2.2 – Fusion Functionality
To evaluate whether the ALK fusion transcripts generated oncoproteins, fusion transcripts were cloned from patient samples into the pCSII lentiviral vector (AddGene) under the EF1-Alpha promoter and tagged with GFP, which was used to transduce and transfect cell lines to produce model systems.

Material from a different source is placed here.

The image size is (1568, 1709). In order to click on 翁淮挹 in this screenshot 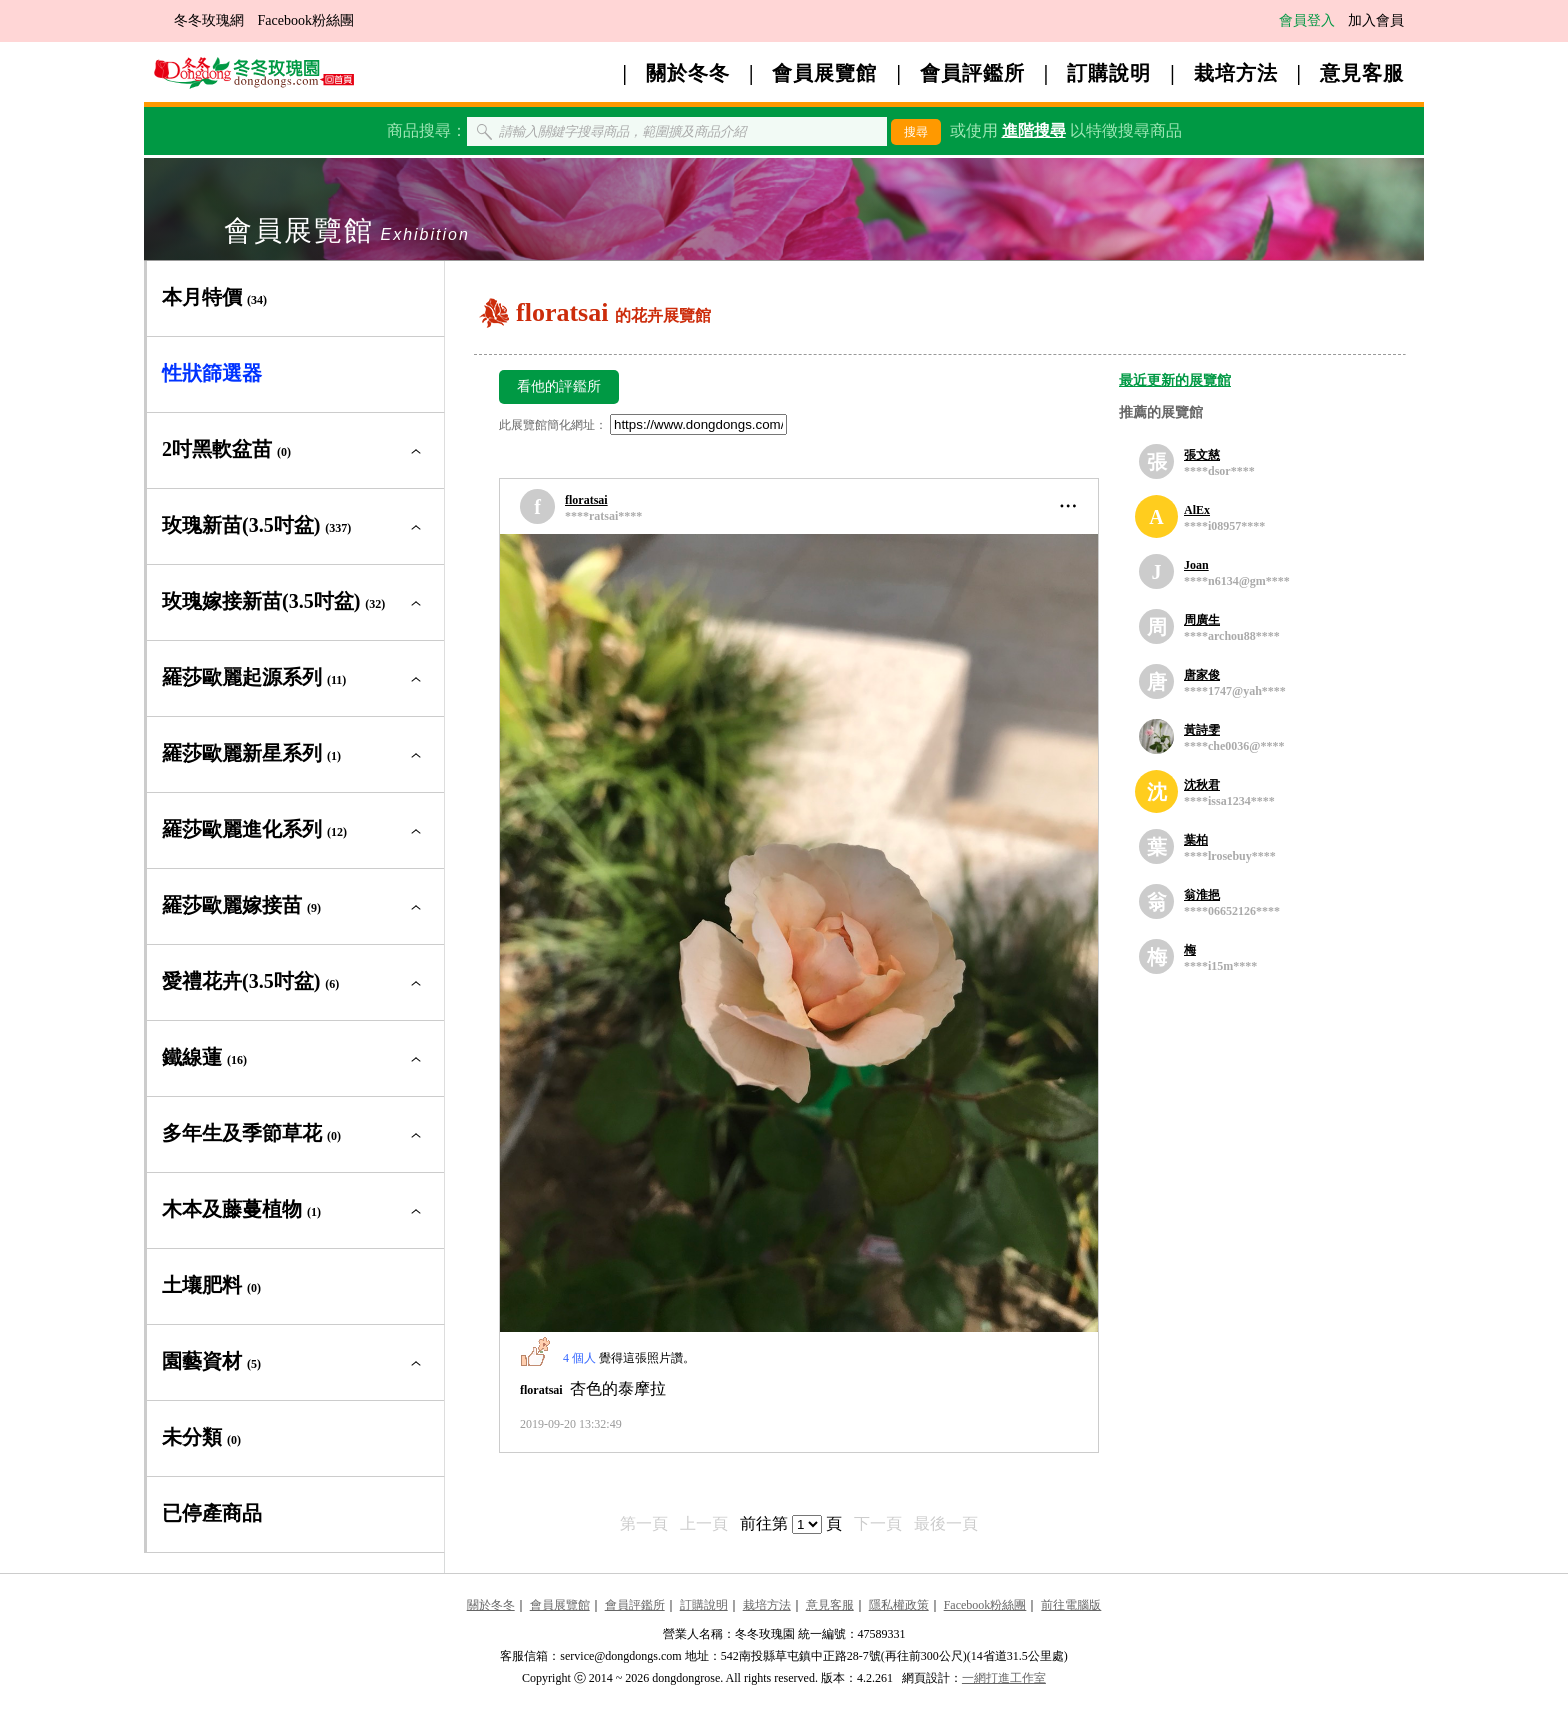, I will do `click(1202, 895)`.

SPTBN1-ALK or RANBP2-ALK fusion transcripts were transfected into HEK293T cells (ATCC), and cells were maintained in DMEM supplemented with 10% FBS, L-glutamine, and penicillin/streptomycin. IL-3 dependent Ba/F3 cells were transduced with SPTBN1-ALK orRANBP2- ALK fusion transcripts and maintained in RPMI 1640 supplemented with 10% FBS, 10 ng/mL IL3, L- glutamine, and penicillin/streptomycin. Cells were lysed with Triton X-Lysis buffer, underwent western blotting (Invitrogen iBind), stained with anti-ALK (Cell Signaling Technologies), and β–Actin antibodies (Cell Signaling Technologies). The presence of ALK protein was confirmed by western blot, depicted as bands at approximately 124kD and 175kD (SPTBN1-ALK and RANBP2-ALK, respectively) (Fig. 2A). The two protein species detected in the RANBP2-ALK lysates suggest that the ALK region of the fusion may be phosphorylated; this may suggest differential regulation of pathways involving ALK and would require further study.

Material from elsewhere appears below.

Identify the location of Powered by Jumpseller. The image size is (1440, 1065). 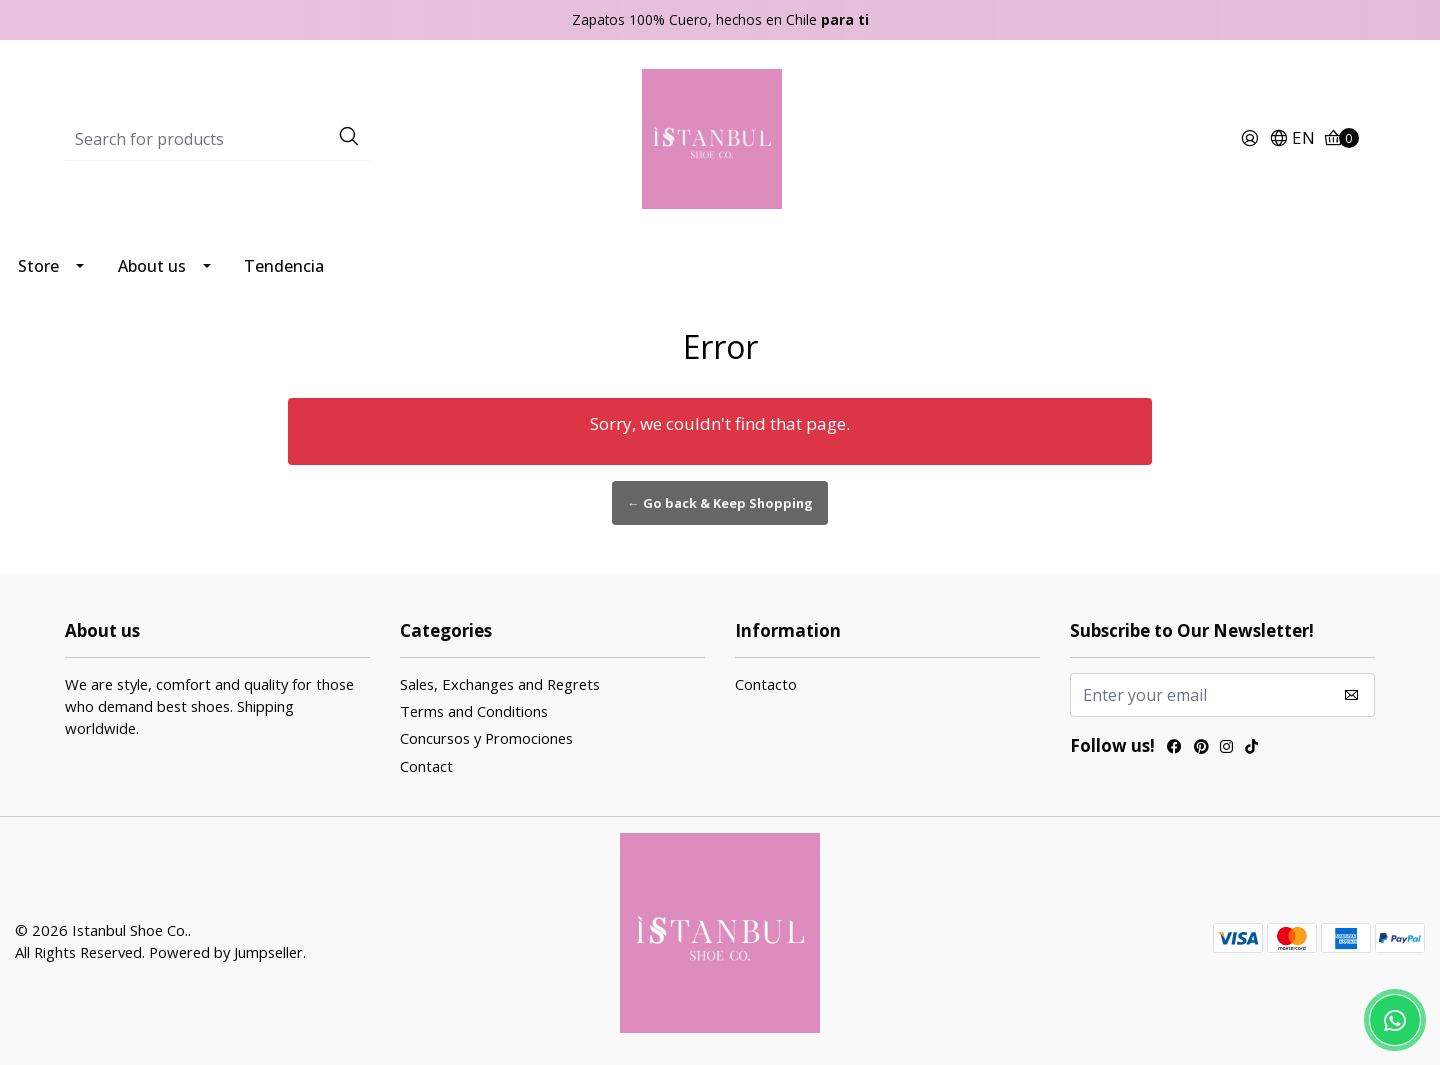
(226, 952).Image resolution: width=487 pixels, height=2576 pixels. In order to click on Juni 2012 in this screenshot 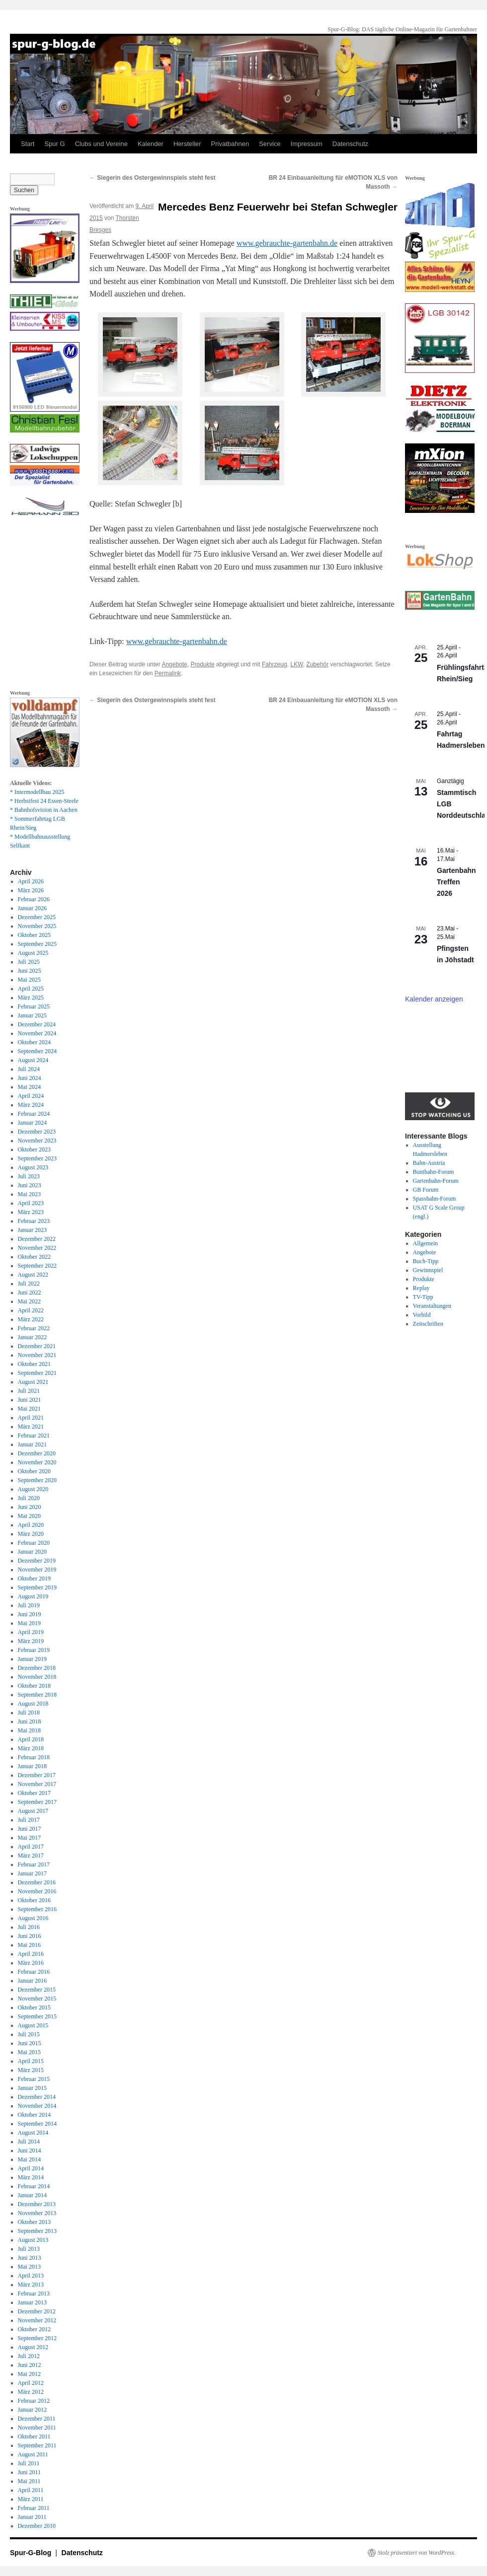, I will do `click(29, 2364)`.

The leukemic potential of the fusion transcripts were studied in a transformation assay. Transduced Ba/F3 cells were sorted to GFP homogeneity and growth kinetics post-IL-3 withdrawal were evaluated using Trypan blue staining and live cell counting with Countess II (Thermo Fischer Scientific).
Following IL-3 withdrawal from transduced Ba/F3 cells, cells expressing either SPTBN1-ALK or RANBP2-ALK had sustained growth and rapidly proliferated in cytokine-free media, whereas the parental line quickly died in the absence of cytokines, confirming the transformation potential of the fusion oncoprotein (Fig 2B). The presence of theSPTBN1-ALK led to greater cytokine-independent proliferation compared to that of RANBP2-ALK fusion.